→ **EXERCISE DESCRIPTION**: Every line from the one containing "Remember Me" through the last line below should be reproduced exactly; please include nothing else.

Page-level text extractions:
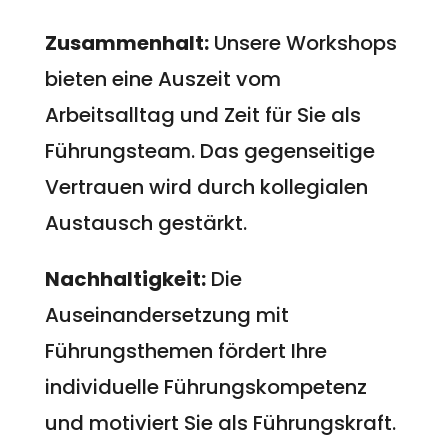
Zusammenhalt:
Unsere Workshops
bieten eine Auszeit vom
Arbeitsalltag und Zeit für Sie als
Führungsteam. Das gegenseitige
Vertrauen wird durch kollegialen
Austausch gestärkt.
Nachhaltigkeit:
Die
Auseinandersetzung mit
Führungsthemen fördert Ihre
individuelle Führungskompetenz
und motiviert Sie als Führungskraft.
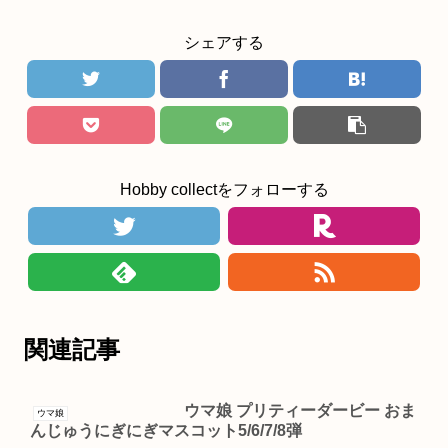
シェアする
Hobby collectをフォローする
関連記事
ウマ娘 プリティーダービー おま
ウマ娘
んじゅうにぎにぎマスコット5/6/7/8弾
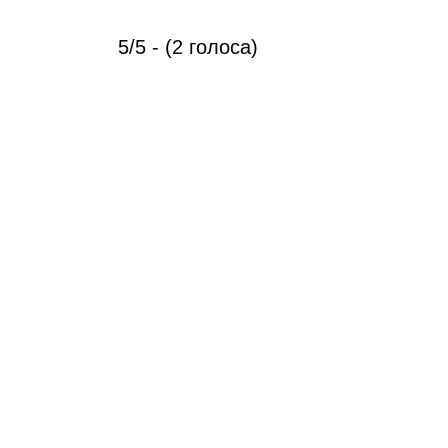
5/5 - (2 голоса)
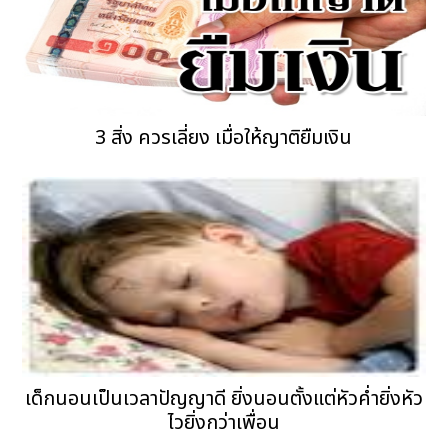
3 สิ่ง ควรเลี่ยง เมื่อให้ญาติยืมเงิน
เด็กนอนเป็นเวลาปัญญาดี ยิ่งนอนตั้งแต่หัวค่ำยิ่งหัว
ไวยิ่งกว่าเพื่อน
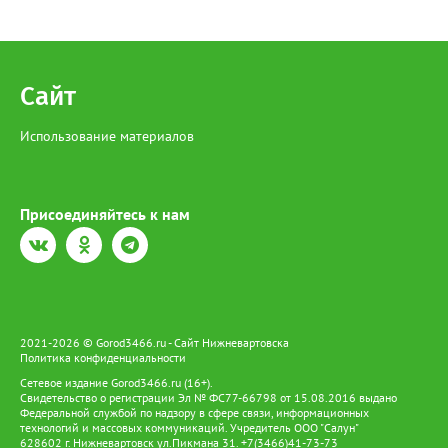
Сайт
Использование материалов
Присоединяйтесь к нам
2021-2026 © Gorod3466.ru - Сайт Нижневартовска
Политика конфиденциальности
Сетевое издание Gorod3466.ru (16+).
Свидетельство о регистрации Эл № ФС77-66798 от 15.08.2016 выдано
Федеральной службой по надзору в сфере связи, информационных
технологий и массовых коммуникаций. Учредитель ООО "Салун"
628602 г. Нижневартовск ул.Пикмана 31. +7(3466)41-73-73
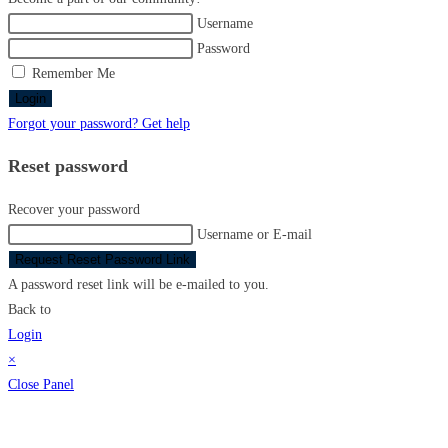
Username
Password
Remember Me
Login
Forgot your password? Get help
Reset password
Recover your password
Username or E-mail
Request Reset Password Link
A password reset link will be e-mailed to you.
Back to
Login
×
Close Panel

→ **WRITTEN RESPONSE**:
Remember Me
Login
Forgot your password? Get help
Reset password
Recover your password
Username or E-mail
Request Reset Password Link
A password reset link will be e-mailed to you.
Back to
Login
×
Close Panel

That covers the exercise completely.